• [What to produce]:
Your answer should hold all lines of the entries that include the word "yang".

[Records drawn from a dataset]
# # # # #

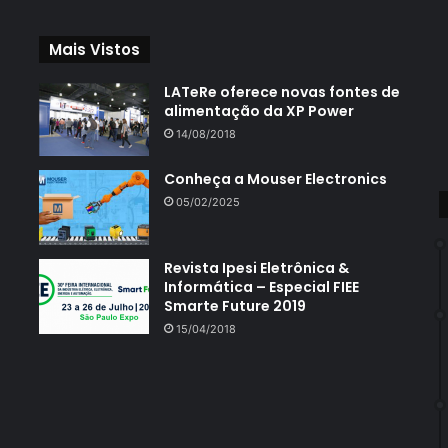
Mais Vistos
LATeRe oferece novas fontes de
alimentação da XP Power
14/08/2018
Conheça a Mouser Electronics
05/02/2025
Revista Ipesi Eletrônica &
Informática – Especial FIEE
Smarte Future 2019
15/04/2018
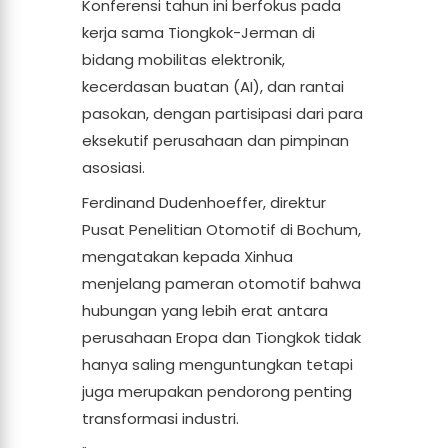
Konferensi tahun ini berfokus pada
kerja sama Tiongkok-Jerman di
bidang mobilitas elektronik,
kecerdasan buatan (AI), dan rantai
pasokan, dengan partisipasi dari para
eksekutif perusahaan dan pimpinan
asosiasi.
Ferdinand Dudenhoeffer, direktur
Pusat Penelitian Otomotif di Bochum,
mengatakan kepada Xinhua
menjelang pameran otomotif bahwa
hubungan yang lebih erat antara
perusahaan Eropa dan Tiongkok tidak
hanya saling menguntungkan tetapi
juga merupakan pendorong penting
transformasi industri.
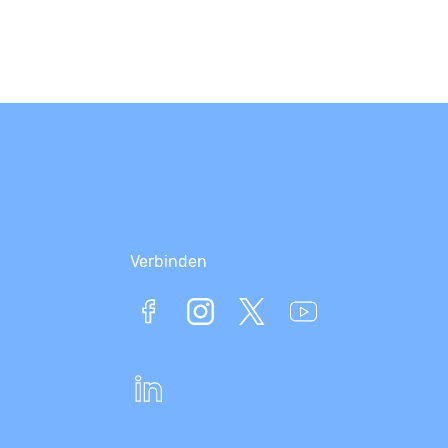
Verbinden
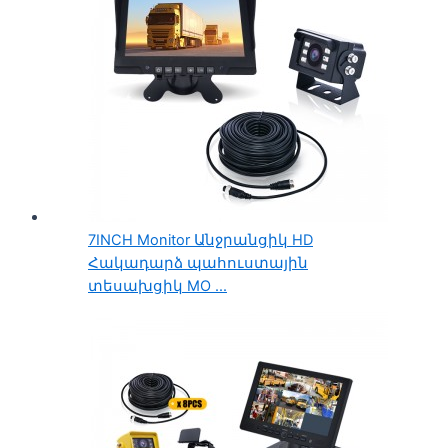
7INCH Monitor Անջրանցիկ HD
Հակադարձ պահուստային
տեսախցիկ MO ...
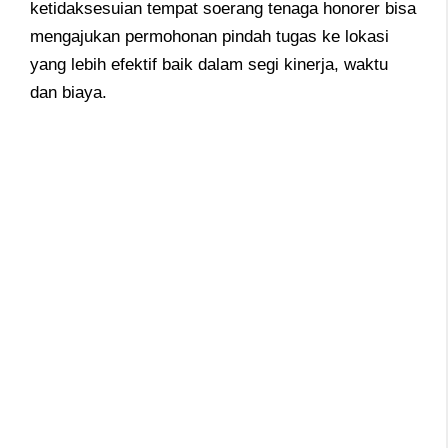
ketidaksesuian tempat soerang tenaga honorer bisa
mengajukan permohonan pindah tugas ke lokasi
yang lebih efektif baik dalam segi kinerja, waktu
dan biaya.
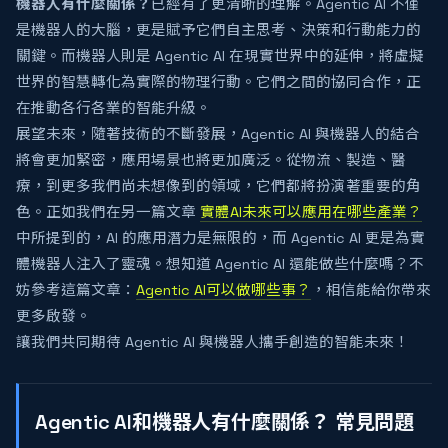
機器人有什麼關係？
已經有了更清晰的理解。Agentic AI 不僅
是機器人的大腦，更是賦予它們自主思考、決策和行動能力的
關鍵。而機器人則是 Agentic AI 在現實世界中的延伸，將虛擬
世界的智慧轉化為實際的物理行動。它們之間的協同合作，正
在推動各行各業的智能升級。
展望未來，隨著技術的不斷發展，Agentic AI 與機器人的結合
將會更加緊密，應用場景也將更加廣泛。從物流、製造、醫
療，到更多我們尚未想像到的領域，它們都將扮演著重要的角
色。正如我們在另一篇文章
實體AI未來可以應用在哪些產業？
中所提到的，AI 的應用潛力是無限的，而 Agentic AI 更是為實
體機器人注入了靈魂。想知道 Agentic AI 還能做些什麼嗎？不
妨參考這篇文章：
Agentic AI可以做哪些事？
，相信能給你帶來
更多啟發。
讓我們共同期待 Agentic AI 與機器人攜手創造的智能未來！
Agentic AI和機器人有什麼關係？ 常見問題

# # # # #

• [Answer to the exercise]:
hubungan yang lebih erat antara
yang lebih efektif baik dalam segi kinerja, waktu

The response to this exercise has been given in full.